(Extracted page text data)
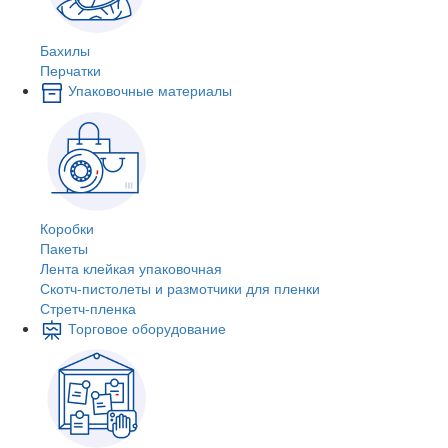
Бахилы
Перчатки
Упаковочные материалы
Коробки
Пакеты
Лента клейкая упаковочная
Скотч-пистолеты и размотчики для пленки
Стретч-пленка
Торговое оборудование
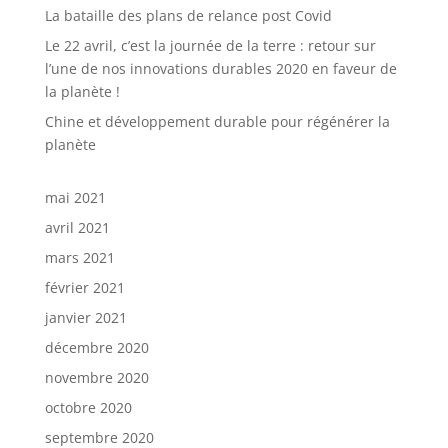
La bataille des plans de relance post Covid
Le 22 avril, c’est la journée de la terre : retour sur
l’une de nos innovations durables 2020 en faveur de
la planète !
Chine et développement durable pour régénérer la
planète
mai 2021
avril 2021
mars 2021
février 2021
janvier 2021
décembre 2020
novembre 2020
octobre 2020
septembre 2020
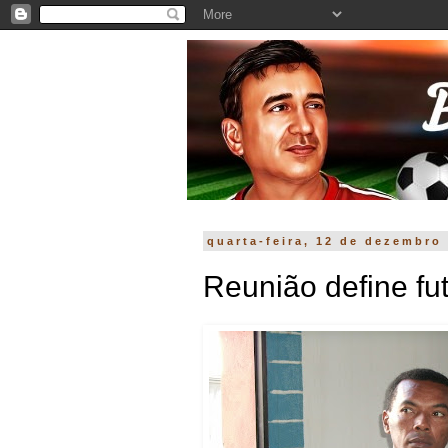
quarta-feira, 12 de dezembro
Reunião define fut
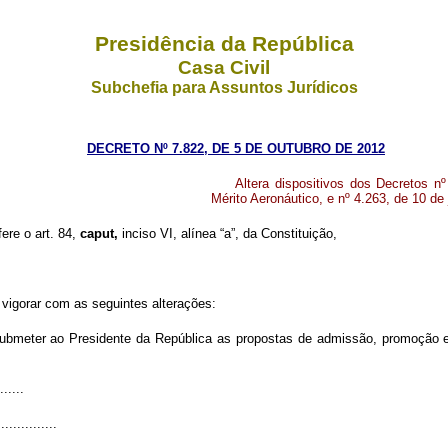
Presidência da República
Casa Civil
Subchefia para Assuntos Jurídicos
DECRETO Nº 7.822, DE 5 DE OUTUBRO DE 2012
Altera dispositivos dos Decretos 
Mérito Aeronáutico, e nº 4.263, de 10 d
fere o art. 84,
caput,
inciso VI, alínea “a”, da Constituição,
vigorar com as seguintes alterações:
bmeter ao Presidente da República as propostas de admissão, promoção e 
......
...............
--
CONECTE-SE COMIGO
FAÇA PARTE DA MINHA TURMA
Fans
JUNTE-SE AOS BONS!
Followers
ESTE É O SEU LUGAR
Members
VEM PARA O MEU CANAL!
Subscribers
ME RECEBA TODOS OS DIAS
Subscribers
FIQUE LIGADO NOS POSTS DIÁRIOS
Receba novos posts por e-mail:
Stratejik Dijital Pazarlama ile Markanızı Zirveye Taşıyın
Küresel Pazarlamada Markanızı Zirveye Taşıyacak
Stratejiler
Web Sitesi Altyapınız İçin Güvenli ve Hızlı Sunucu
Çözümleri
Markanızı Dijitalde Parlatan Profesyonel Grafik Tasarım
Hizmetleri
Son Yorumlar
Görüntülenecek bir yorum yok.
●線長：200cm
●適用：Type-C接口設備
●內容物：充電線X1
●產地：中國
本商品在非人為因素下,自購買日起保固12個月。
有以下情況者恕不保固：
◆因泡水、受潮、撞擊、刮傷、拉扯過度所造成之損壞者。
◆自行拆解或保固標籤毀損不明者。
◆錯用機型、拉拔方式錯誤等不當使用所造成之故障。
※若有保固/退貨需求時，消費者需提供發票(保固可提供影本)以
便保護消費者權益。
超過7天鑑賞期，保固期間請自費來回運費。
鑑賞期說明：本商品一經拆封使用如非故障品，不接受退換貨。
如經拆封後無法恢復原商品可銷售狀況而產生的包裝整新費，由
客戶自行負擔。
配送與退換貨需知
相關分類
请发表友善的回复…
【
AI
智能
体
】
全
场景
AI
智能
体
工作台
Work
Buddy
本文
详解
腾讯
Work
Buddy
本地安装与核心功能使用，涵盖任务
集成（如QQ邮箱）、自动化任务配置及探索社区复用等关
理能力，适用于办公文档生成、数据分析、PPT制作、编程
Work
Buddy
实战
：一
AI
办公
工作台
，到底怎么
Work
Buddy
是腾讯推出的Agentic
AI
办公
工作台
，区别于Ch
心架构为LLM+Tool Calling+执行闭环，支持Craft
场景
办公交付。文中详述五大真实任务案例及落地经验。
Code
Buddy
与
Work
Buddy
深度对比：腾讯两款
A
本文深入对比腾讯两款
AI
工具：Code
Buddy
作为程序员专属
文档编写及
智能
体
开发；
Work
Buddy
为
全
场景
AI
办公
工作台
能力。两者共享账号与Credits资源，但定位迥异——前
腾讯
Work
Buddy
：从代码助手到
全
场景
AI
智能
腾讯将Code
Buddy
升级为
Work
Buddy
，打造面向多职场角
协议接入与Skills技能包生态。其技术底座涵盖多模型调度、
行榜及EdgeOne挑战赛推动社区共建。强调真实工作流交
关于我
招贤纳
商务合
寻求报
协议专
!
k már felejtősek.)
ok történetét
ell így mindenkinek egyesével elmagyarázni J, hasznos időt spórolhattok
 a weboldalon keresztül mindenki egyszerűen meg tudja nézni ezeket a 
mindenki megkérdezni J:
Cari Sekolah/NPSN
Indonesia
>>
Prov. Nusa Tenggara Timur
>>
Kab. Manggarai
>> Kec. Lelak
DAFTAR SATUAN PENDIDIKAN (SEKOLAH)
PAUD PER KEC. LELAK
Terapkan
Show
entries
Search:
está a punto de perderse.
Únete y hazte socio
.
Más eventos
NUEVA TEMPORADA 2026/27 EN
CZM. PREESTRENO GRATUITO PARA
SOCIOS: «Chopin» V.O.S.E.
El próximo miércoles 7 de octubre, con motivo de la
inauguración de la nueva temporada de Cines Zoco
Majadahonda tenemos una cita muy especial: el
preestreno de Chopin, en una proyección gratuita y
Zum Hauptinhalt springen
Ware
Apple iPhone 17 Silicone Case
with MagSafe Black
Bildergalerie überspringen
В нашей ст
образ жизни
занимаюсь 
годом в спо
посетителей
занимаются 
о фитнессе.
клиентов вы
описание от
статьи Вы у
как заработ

### [What you are asked to do]
Please find how many lines in the records hold "Markanızı", then give that number with nothing else.

### [Answer space]
3